I think that the issue is linked to the retirement of Python 2.
Python bindings now require Python 3.
I'm surprised that CMake didn't complain about Python version.

To fix the issue, try building a singularity image that has Python 3.
An updated recipe is in the UWLCM repo.

@trontrytel
Copy link
Collaborator Author

Hi @pdziekan . Thank you for taking a look. The singularity image works for me mostly. cmake still detects python2.7 by default but using something like cmake -DPYTHON_EXECUTABLE:FILEPATH=/usr/bin/python3 -DPYTHON_INCLUDE_DIR:PATH=/usr/include/python3.6 .. helped to point it in the right direction.

I'm actually trying to run parcel model. But I'm running into issues with MPI and python bindings: igfuw/parcel#81 Could you take a look there as well?

@trontrytel
Copy link
Collaborator Author

Actually I'm getting the same error if I run unit tests for libcloudphxx inside the singularity image: RuntimeError: The Python bindings of libcloudph++ Lagrangian microphysics can't be used in MPI runs.

@claresinger
Copy link
Contributor

I just stumbled into this problem with Python bindings running the tests for libcloudph++ inside my singularity image as well.

@trontrytel
Copy link
Collaborator Author

@claresinger I think that the issue is more with our cluster setting that run mpi silently even if you don't ask for it. To get rid of that you should type unset PMI_RANK in terminal.

That clears the env variable that libcloud is using to check if the simulation is run with mpi or not

@claresinger
Copy link
Contributor

@trontrytel fyi libcloudph is hanging again during compilation on central... noticed that the singularity scripts got updated in UWLCM so I will try and remake that image and see if that works...

@trontrytel
Copy link
Collaborator Author

sounds good! LMK if it doesnt work

@pdziekan
Copy link
Contributor

pdziekan commented Sep 4, 2020

@claresinger does the compilation hang without any output?

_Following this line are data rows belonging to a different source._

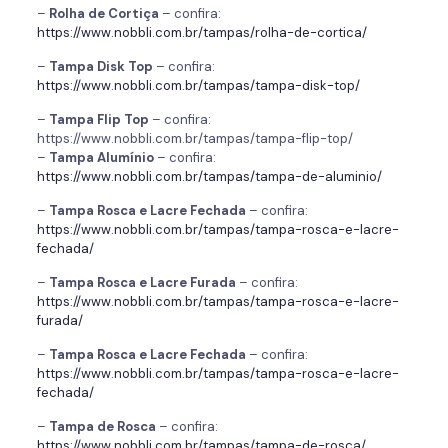
–
Rolha de Cortiça
– confira:
https://www.nobbli.com.br/tampas/rolha-de-cortica/
–
Tampa Disk Top
– confira:
https://www.nobbli.com.br/tampas/tampa-disk-top/
–
Tampa Flip Top
– confira:
https://www.nobbli.com.br/tampas/tampa-flip-top/
–
Tampa Alumínio
– confira:
https://www.nobbli.com.br/tampas/tampa-de-aluminio/
–
Tampa Rosca e Lacre Fechada
– confira:
https://www.nobbli.com.br/tampas/tampa-rosca-e-lacre-
fechada/
–
Tampa Rosca e Lacre Furada
– confira:
https://www.nobbli.com.br/tampas/tampa-rosca-e-lacre-
furada/
–
Tampa Rosca e Lacre Fechada
– confira:
https://www.nobbli.com.br/tampas/tampa-rosca-e-lacre-
fechada/
–
Tampa de Rosca
– confira:
https://www.nobbli.com.br/tampas/tampa-de-rosca/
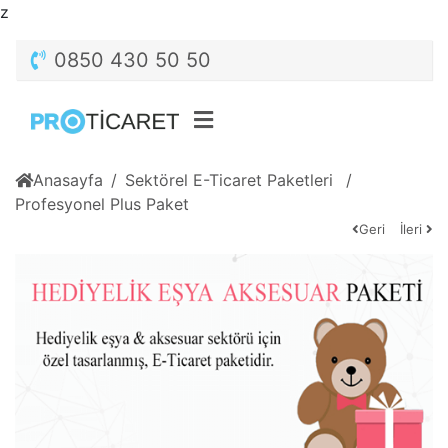
z
0850 430 50 50
Anasayfa
Sektörel E-Ticaret Paketleri
Profesyonel Plus Paket
Geri
İleri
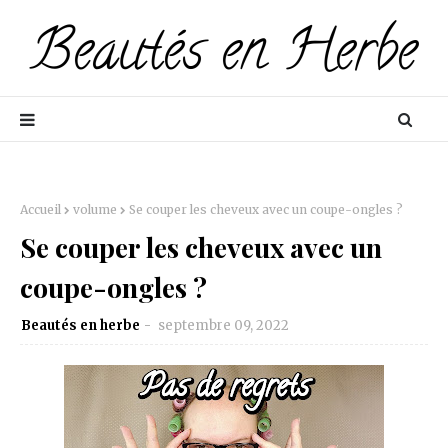
Accueil
volume
Se couper les cheveux avec un coupe-ongles ?
Se couper les cheveux avec un
coupe-ongles ?
Beautés en herbe
septembre 09, 2022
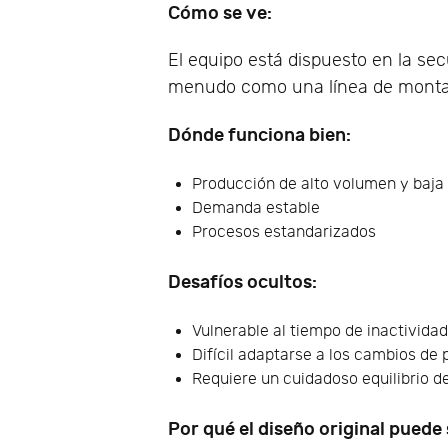
Cómo se ve:
El equipo está dispuesto en la se
menudo como una línea de monta
Dónde funciona bien:
Producción de alto volumen y baja
Demanda estable
Procesos estandarizados
Desafíos ocultos:
Vulnerable al tiempo de inactividad
Difícil adaptarse a los cambios de 
Requiere un cuidadoso equilibrio de
Por qué el diseño original puede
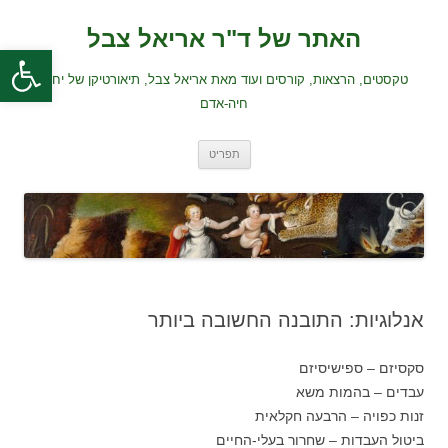
לדלג
לתוכן
האתר של ד"ר אריאל צבל
פתח סרגל
טקסטים, הרצאות, קורסים ועוד מאת אריאל צבל, תיאורטיקן של יחסי
חיה-אדם
תפריט
אנלוגיות: התובנה החשובה ביותר
סקסיזם – ספישיסיזם
עבדים – בהמות משא
זנות כפויה – הרבעה חקלאית
ביטול העבדות – שחרור בעלי-החיים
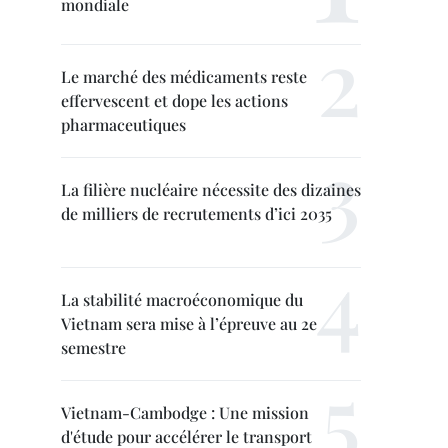
mondiale
Le marché des médicaments reste
effervescent et dope les actions
pharmaceutiques
La filière nucléaire nécessite des dizaines
de milliers de recrutements d’ici 2035
La stabilité macroéconomique du
Vietnam sera mise à l’épreuve au 2e
semestre
Vietnam-Cambodge : Une mission
d'étude pour accélérer le transport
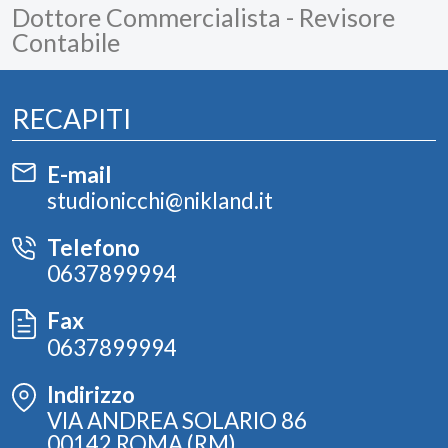
Dottore Commercialista - Revisore
Contabile
RECAPITI
E-mail
studionicchi@nikland.it
Telefono
0637899994
Fax
0637899994
Indirizzo
VIA ANDREA SOLARIO 86
00142 ROMA (RM)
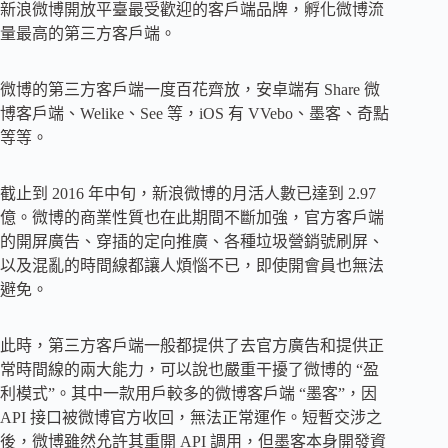
新浪微博開放平臺最受歡迎的客戶端品牌，孵化微博流
量最高的第三方客戶端。
微博的第三方客戶端一度百花齊放，安卓端有 Share 微
博客戶端、Welike、See 等，iOS 有 VVebo、墨客、奇點
等等。
截止到 2016 年中旬，新浪微博的月活人數已達到 2.97
億。微博的商業性質也在此期間不斷加強，官方客戶端
的開屏廣告、穿插的定向推廣、各種垃圾營銷號刷屏、
以及混亂的時間線都讓人煩惱不已，即使開會員也無法
避免。
此時，第三方客戶端一般都提供了去官方廣告和提供正
常時間線的兩大能力，可以說也嚴重干擾了微博的 “盈
利模式”。其中一款用戶較多的微博客戶端 “墨客”，因
API 接口被微博官方收回，無法正常運作。短暫交涉之
後，微博雖然允許其重開 API 調用，但墨客本身開發資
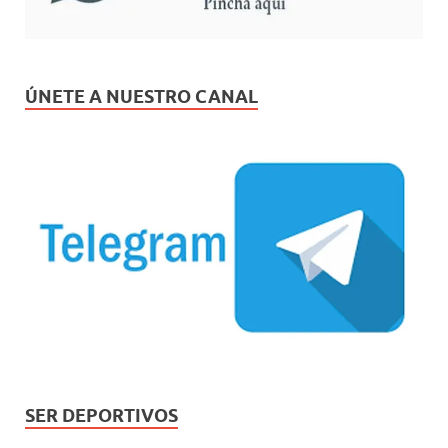
ÚNETE A NUESTRO CANAL
SER DEPORTIVOS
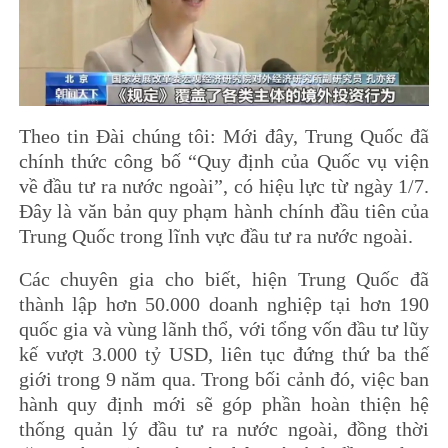
Theo tin Đài chúng tôi: Mới đây, Trung Quốc đã
chính thức công bố “Quy định của Quốc vụ viện
về đầu tư ra nước ngoài”, có hiệu lực từ ngày 1/7.
Đây là văn bản quy phạm hành chính đầu tiên của
Trung Quốc trong lĩnh vực đầu tư ra nước ngoài.
Các chuyên gia cho biết, hiện Trung Quốc đã
thành lập hơn 50.000 doanh nghiệp tại hơn 190
quốc gia và vùng lãnh thổ, với tổng vốn đầu tư lũy
kế vượt 3.000 tỷ USD, liên tục đứng thứ ba thế
giới trong 9 năm qua. Trong bối cảnh đó, việc ban
hành quy định mới sẽ góp phần hoàn thiện hệ
thống quản lý đầu tư ra nước ngoài, đồng thời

@trontrytel could you check if using this branch of libcloudph++ https://github.com/pdziekan/libcloudphxx/tree/mpi_detection you still need to unset PMI_RANK env var?

Also, I think that libcloudph++ is detecting Python2.7, because of some environmental variables set at your cluster.
Did you try running a singularity shell in a clean environment?
You can do this with:
env -i singularity shell --nv sng_ubuntu_18_04_cuda_10_0.sif

@claresinger
Copy link
Contributor

claresinger commented Sep 4, 2020

@pdziekan yes, it starts compiling and then hangs at this step with no further output for 30+ minutes.

Singularity sng_ubuntu_18_04_cuda_10_0.sif:~/microphys/libcloudphxx/build> make -j64
Scanning dependencies of target git_revision.h
Scanning dependencies of target cloudphxx_lgrngn
[  0%] Built target git_revision.h
[  4%] Building CXX object CMakeFiles/cloudphxx_lgrngn.dir/src/lib.cpp.o
[ 19%] Building CUDA object CMakeFiles/cloudphxx_lgrngn.dir/src/lib_multicuda.cu.o
[ 19%] Building CXX object CMakeFiles/cloudphxx_lgrngn.dir/src/lib_omp.cpp.o
[ 19%] Building CUDA object CMakeFiles/cloudphxx_lgrngn.dir/src/lib_cuda.cu.o
[ 23%] Building CXX object CMakeFiles/cloudphxx_lgrngn.dir/src/lib_cpp.cpp.o

Here is the output from cmake. Should it say -- Detecting if the compiler is an MPI wrapper... - FALSE?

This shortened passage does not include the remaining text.